_Brief_: Check every line below, and copy those that include "בצורה".

_Entries provided_:
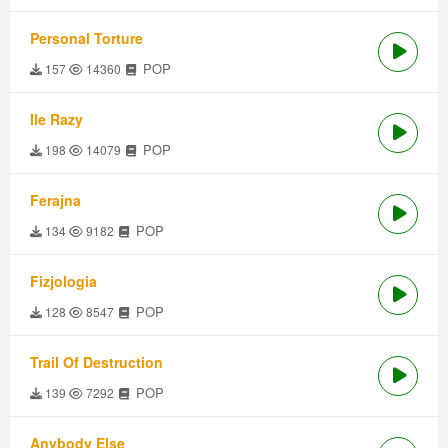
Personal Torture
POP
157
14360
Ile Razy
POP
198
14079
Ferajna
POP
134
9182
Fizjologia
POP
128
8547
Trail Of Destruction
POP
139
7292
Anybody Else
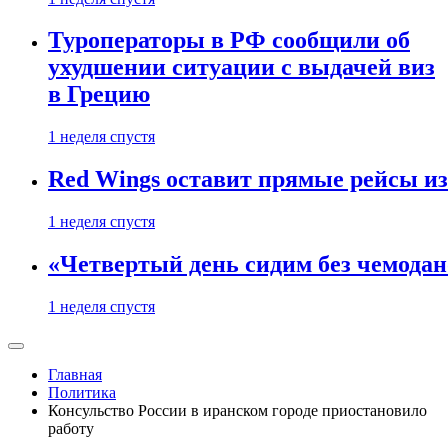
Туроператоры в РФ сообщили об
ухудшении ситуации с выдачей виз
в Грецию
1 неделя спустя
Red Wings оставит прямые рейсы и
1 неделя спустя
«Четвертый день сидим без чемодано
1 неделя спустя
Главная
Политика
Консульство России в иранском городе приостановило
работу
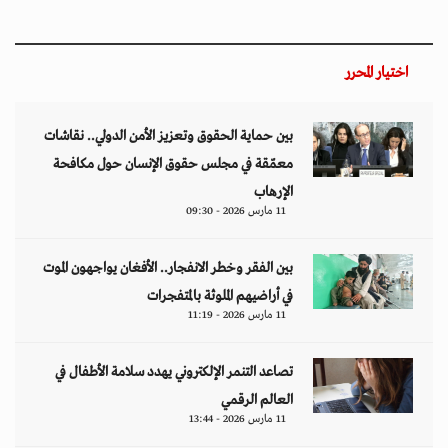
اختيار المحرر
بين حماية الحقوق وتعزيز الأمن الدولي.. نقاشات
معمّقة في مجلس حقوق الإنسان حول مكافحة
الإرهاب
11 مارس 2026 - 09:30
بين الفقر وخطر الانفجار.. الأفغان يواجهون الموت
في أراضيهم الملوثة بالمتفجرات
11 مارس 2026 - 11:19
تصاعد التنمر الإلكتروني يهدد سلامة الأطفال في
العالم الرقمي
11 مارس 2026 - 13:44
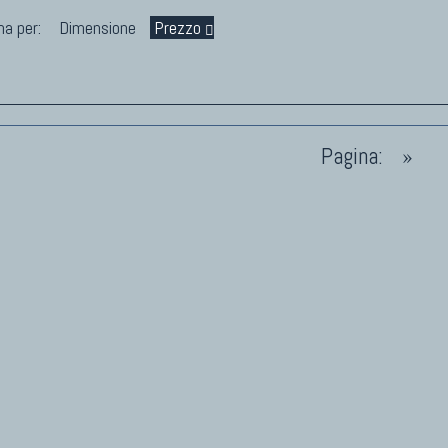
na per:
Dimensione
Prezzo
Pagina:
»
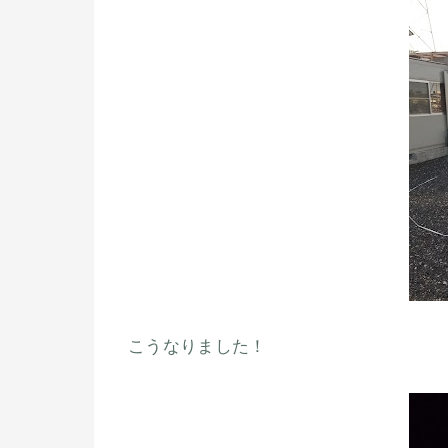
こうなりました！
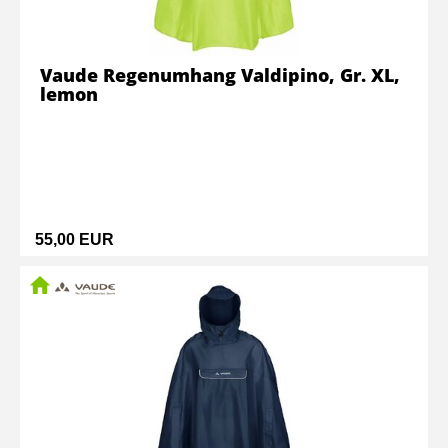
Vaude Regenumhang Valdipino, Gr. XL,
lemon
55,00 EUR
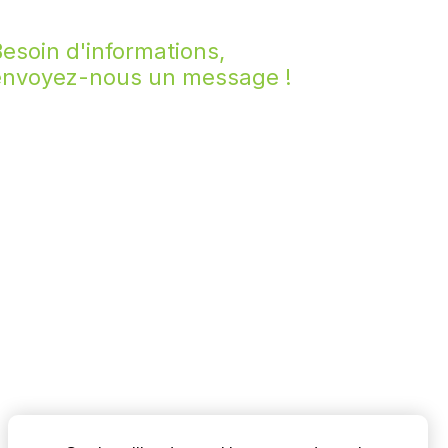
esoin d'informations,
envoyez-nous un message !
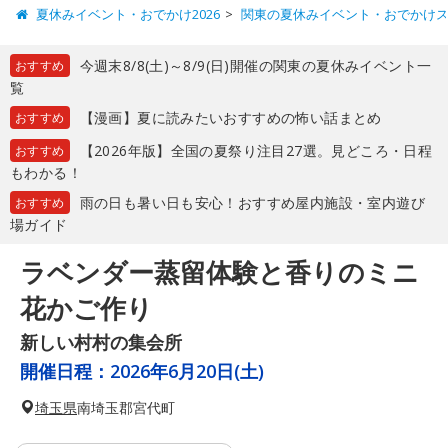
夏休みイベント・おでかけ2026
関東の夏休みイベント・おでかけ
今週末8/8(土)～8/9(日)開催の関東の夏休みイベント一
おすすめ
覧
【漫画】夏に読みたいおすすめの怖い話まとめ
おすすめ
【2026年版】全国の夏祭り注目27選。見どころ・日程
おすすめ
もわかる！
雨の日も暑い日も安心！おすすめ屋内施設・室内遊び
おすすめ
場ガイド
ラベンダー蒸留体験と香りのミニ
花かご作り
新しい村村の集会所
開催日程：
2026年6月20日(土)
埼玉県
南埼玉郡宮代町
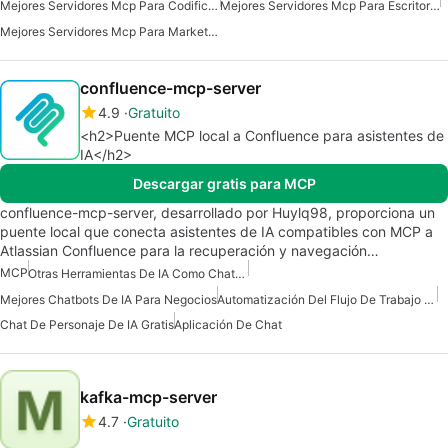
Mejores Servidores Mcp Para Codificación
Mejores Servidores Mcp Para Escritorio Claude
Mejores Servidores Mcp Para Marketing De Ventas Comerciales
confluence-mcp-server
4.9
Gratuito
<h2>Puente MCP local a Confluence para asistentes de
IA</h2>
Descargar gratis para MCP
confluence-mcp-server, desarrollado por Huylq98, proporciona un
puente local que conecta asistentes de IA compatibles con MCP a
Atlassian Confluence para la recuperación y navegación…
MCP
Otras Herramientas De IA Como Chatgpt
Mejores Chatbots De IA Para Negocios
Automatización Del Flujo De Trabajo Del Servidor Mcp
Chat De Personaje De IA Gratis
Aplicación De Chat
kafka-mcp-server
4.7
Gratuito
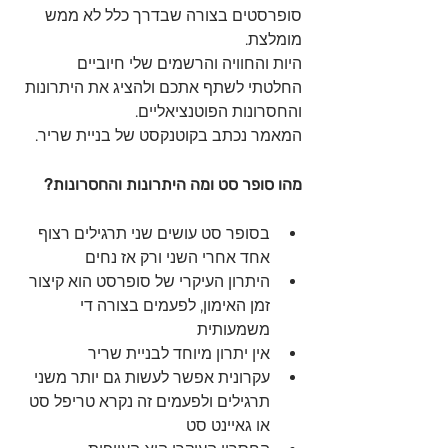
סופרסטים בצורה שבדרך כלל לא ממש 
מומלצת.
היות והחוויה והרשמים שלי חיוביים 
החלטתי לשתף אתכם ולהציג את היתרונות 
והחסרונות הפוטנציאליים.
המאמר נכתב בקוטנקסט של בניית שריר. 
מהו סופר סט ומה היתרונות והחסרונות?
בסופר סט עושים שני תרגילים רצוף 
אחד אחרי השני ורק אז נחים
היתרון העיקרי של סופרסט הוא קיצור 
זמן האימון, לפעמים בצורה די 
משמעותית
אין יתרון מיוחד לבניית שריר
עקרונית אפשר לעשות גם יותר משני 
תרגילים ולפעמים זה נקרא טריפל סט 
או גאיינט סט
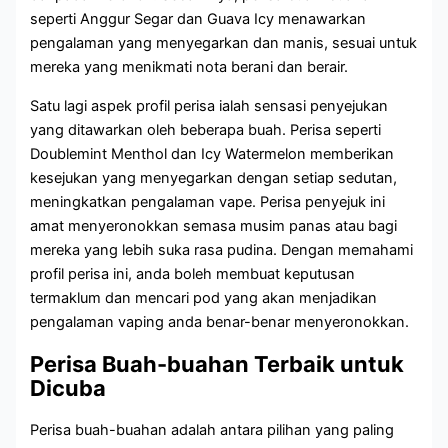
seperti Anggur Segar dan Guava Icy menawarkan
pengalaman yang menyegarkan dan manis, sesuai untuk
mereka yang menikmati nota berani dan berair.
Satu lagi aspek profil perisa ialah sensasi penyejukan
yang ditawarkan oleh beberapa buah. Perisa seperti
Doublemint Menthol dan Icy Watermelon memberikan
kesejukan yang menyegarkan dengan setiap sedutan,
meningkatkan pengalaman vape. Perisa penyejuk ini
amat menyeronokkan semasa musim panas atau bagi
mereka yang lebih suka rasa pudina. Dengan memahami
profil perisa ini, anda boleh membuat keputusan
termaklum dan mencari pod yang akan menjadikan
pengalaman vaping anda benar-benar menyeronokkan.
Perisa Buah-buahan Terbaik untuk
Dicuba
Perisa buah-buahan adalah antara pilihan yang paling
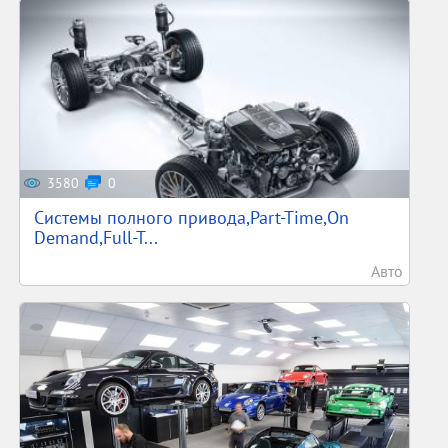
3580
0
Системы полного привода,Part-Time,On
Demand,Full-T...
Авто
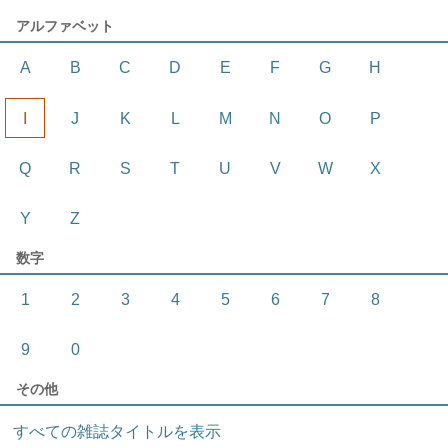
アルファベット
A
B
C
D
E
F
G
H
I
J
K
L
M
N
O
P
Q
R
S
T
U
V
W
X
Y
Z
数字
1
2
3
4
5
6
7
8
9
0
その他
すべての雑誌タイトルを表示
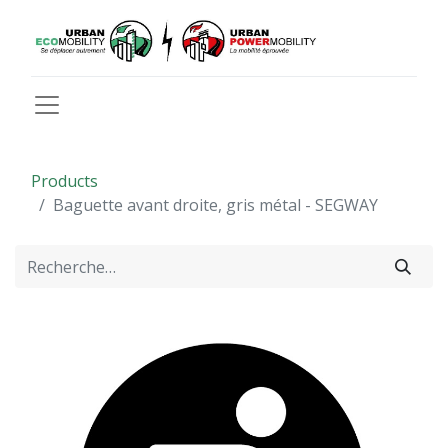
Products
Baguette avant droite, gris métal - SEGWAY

_Written solution_:
סופרסטים בצורה שבדרך כלל לא ממש 
זמן האימון, לפעמים בצורה די 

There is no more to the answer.